Would you filter the listing below so that only lines with the word "были" remain?

Top of MATERIAL PROVIDED

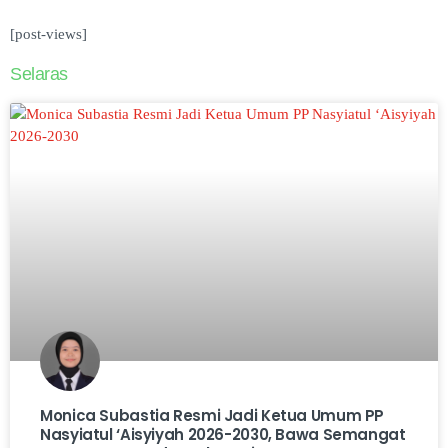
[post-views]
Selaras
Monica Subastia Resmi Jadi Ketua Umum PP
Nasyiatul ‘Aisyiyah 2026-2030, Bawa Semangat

Bottom of MATERIAL PROVIDED
Top of MATERIAL PROVIDED

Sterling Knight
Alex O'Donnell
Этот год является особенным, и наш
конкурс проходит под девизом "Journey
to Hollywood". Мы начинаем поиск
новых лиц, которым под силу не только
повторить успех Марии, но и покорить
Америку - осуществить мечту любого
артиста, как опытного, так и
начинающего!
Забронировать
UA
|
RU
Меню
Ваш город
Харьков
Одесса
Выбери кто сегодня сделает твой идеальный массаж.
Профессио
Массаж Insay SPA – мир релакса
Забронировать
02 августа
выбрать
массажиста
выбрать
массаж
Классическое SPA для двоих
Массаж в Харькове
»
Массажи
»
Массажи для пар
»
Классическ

Bottom of MATERIAL PROVIDED
Top of MATERIAL PROVIDED

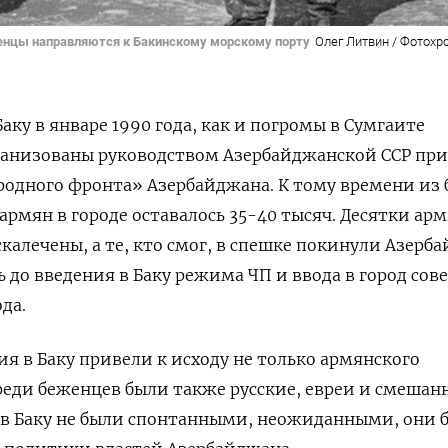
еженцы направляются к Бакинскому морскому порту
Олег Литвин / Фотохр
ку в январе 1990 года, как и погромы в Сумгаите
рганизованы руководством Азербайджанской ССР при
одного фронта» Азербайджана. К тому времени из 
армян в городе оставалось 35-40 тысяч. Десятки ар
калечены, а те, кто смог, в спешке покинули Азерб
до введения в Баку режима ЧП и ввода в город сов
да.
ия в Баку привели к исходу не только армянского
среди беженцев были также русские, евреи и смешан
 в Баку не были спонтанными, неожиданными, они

Bottom of MATERIAL PROVIDED

**YOUR RESPONSE**
среди беженцев были также русские, евреи и смешан
 в Баку не были спонтанными, неожиданными, они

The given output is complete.